Je ne le travaille pas. Ma seule contrainte quand je suis devant ma feuille, c’est de m’amuser. Je pars en improvisation. Je fais tourner les dialogues jusqu’à ce que quelque chose m’accroche, me fasse sourire ou rire – bon, je ne ris pas forcément aux éclats ! Je n’ai pas de recettes. En général, plus c’est absurde, plus ça me fait marrer, il faut juste trouver la bonne idée. Je croise les doigts après pour que cela amuse les autres !

Vous aimez partir d’un détail infime, de l’anodin pour lui donner une ampleur délirante…

C’est souvent ça. Mes histoires tiennent sur un Post-it®, et encore ! Il me faut juste un point de départ, même très mince et cerner dans quel esprit va partir le projet. C’est juste un alibi, comme une personne qui oublie sa carte de magasin…

La difficulté dans l’absurde, c’est de savoir où s’arrêter, comment dosez-vous pour éviter le gag de trop ?

Dans le roman, je fais gaffe à ça, Je ne veux pas faire du comique trop ouvertement comique. Il y a pas mal de passages que j’écris qui m’amusent, mais en les relisant, si c’est trop, je les enlève. Dans les BD, je n’ai pas de limites, au contraire. C’est pour cela que j’aime ce type d’humour. On peut toujours trouver plus absurde que l’absurde, et aller encore plus loin !

Même si on vous retrouve chez de gros éditeurs, vous n’avez pas abandonné vos premiers éditeurs La Cafetière et Six pieds sous terre.

Ce sont des amis. J’ai ce truc de fidélité pour ceux qui m’ont tendu la main à l’époque où tout le monde se foutait de ce que je faisais. Quand je publie chez eux, je dis toujours que je reviens au bercail.

Quand même, ce n’est pas compliqué aujourd’hui de raconter des histoires de perdant alors que vous êtes à fond dans la win ?

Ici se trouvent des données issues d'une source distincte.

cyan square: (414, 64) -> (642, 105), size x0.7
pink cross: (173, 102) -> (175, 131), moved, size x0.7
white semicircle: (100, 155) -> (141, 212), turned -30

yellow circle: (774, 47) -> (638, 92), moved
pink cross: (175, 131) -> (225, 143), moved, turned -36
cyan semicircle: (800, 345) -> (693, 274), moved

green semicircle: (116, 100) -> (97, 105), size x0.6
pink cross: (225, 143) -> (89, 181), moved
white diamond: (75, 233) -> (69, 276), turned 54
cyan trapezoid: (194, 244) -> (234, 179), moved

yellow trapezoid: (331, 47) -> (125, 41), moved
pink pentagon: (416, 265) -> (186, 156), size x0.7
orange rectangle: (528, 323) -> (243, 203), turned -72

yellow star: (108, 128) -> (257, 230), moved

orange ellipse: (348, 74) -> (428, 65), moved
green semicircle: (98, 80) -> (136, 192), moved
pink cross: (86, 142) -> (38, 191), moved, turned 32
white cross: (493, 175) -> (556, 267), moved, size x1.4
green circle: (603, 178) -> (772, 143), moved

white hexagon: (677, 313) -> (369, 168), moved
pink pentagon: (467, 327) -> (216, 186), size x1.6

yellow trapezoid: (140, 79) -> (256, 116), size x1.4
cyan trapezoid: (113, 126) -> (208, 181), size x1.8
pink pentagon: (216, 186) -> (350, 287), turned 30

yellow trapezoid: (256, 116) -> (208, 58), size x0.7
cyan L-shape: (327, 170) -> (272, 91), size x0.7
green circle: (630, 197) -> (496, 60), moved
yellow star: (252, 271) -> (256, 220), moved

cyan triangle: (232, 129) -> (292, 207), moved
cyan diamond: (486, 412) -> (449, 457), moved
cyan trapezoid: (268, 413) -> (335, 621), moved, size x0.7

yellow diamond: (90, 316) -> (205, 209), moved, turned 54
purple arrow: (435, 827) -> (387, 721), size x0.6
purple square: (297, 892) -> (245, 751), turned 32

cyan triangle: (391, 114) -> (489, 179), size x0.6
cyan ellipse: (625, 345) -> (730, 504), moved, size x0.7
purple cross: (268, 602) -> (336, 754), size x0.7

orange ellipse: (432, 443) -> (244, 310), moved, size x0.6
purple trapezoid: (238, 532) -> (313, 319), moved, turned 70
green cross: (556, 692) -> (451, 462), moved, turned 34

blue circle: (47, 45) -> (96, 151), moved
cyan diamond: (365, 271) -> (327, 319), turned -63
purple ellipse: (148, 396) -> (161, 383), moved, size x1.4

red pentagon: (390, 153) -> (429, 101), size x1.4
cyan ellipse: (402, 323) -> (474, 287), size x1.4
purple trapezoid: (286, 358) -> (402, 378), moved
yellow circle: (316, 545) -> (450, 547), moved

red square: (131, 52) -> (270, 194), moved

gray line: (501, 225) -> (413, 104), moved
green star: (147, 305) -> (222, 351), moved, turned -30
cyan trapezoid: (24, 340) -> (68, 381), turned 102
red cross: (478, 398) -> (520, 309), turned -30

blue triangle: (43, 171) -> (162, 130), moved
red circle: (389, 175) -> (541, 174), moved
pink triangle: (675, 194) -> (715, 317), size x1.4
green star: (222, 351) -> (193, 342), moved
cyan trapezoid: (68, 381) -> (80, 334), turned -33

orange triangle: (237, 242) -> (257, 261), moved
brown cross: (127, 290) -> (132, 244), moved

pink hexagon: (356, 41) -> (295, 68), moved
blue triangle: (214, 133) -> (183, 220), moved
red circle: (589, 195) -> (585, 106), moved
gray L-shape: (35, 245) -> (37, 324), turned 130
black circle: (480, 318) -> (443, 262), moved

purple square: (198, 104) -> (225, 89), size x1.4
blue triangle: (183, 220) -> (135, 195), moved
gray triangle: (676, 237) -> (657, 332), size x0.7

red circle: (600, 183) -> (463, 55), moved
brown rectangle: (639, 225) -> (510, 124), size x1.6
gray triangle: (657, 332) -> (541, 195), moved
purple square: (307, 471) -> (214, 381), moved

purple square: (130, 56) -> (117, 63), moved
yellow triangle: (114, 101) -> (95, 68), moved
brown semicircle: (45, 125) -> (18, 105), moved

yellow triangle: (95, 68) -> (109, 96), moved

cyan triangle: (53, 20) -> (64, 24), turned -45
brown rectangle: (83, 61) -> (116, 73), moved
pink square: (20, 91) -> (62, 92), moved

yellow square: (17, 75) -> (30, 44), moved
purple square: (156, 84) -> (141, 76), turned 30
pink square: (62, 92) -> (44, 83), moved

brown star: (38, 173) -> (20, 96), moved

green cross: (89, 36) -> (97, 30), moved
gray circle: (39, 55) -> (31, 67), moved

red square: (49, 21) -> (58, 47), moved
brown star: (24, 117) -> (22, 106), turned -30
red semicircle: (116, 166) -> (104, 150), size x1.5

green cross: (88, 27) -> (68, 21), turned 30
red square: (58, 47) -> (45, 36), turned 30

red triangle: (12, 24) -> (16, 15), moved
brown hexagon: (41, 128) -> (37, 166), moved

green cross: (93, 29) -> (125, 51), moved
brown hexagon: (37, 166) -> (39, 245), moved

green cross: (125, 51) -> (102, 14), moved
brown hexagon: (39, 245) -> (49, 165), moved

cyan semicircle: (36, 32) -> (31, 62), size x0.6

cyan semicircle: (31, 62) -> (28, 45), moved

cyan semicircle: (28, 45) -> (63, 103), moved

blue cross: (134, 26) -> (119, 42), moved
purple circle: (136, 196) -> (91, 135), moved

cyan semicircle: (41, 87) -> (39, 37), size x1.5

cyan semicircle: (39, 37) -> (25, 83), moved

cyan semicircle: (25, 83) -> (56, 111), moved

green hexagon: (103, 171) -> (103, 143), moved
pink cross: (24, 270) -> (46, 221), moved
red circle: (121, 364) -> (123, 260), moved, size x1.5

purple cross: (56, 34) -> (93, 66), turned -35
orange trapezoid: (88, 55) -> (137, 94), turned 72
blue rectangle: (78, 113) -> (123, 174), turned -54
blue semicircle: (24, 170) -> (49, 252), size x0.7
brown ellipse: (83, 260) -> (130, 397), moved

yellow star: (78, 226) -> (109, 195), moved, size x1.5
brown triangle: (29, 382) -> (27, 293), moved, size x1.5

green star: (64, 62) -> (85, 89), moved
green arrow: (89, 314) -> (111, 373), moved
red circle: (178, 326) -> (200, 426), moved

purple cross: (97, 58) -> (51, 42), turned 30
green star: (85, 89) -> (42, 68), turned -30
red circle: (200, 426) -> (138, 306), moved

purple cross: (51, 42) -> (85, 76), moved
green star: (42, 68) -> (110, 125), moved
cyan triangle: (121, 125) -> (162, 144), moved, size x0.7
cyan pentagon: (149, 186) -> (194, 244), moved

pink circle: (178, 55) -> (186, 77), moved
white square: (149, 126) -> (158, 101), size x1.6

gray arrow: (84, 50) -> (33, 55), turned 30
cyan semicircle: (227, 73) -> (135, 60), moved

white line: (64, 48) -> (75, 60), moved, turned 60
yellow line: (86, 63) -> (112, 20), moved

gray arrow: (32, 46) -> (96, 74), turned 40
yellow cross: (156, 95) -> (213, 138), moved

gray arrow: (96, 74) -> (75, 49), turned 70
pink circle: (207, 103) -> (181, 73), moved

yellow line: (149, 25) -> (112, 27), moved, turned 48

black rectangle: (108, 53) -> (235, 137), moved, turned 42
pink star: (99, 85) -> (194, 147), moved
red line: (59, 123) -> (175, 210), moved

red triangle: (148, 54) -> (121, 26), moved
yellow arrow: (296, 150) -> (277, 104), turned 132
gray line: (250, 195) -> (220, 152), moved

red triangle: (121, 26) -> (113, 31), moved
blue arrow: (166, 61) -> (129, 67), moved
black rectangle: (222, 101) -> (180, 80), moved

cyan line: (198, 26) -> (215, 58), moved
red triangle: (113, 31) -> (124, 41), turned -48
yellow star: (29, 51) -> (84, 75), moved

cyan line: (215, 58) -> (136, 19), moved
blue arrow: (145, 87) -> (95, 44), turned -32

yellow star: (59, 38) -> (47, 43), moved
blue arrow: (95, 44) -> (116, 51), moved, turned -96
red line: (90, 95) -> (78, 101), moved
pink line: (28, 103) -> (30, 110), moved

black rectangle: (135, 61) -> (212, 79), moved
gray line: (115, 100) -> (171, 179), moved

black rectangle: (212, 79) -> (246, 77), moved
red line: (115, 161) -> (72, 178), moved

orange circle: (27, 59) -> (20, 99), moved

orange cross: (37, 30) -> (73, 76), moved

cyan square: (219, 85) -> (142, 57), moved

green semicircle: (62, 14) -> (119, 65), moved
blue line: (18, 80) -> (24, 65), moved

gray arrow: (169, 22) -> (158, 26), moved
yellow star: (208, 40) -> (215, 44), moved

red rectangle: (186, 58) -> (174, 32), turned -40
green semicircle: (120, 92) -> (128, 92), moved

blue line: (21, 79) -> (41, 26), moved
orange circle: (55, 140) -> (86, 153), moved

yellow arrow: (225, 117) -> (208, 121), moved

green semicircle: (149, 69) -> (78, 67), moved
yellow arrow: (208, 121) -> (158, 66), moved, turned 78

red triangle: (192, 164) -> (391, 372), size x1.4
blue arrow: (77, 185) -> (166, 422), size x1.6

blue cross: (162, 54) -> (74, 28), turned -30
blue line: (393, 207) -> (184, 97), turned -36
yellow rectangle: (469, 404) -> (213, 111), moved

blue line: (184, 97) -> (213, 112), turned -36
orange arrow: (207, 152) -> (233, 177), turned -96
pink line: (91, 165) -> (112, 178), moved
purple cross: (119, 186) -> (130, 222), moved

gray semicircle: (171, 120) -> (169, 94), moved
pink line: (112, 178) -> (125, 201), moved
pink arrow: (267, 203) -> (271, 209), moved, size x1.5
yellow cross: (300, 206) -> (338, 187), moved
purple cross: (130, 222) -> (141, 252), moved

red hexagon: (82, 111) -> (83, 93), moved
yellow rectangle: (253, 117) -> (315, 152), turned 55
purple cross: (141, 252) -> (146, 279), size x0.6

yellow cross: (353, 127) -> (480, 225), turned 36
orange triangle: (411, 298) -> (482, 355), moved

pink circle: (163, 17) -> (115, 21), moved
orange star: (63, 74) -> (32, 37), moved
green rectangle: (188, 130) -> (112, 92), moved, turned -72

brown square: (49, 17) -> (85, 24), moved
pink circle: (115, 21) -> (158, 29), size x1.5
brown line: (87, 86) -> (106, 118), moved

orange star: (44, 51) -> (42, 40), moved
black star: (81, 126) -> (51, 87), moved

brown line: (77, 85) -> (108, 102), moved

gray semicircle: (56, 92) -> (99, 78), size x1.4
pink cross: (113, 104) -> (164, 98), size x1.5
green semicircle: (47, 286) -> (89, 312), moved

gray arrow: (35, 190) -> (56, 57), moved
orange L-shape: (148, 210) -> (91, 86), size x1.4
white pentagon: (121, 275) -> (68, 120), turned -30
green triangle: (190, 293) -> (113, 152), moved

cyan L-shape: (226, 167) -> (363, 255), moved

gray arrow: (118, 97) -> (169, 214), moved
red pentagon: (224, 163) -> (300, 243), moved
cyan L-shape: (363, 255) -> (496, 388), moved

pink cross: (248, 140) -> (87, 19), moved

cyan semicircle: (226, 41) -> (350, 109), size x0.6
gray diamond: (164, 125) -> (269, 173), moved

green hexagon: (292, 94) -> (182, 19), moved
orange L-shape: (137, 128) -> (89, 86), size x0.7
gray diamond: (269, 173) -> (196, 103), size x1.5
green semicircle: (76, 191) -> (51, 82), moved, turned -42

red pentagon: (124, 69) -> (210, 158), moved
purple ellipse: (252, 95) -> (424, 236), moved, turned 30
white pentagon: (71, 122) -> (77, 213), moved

(Rires) C’est clair qu’à une époque j’adorais raconter mes séances de dédicaces où je n’avais personne. Je ne pourrais plus faire ça. C’est pour cela que je me suis éloigné de l’autobio. Cela ne marche pas trop mal pour moi, c’est chouette, mais c’est moins intéressant à raconter. Mais quand on a beaucoup losé comme moi, j’arrive toujours à trouver de la matière !

Ça y est, vous avez pris votre revanche sur la jolie fille de 4e qui ne voulait pas vous parler ?

(Rires) C’est ça, c’est ma revanche sur la vie !

Quand Gotlib arrivait dans une soirée, il y avait toujours quelqu’un pour lancer « Voilà Gotlib, on va se fendre la poire ! » et lui était tétanisé. Souffrez-vous du même syndrome ?

J’ignorais cette anecdote ! Moi c’est exactement pareil. Comme je fais des BD d’humour, certains se disent que je dois être aussi drôle dans la vie, ce que je ne suis pas spécialement. Au contraire, je suis plutôt spectateur et pas du genre à raconter des blagues. Il y a ce petit décalage, les gens doivent se dire « En fait, il n’est pas marrant ! » (Rires).

« Fabcaro sur la colline Zaï zaï zaï zaï »
Du samedi 13 juillet au 20 février 2023, musée de la Bande dessinée d’Angoulême (16)
Vernissage le 12 juillet (avec du vin blanc ou de la bière ?) www.citebd.org

SamouraïFabrice Caro (Sygne/Gallimard) Guacamole vaudouÉric Judor & Fabcaro, (Seuil)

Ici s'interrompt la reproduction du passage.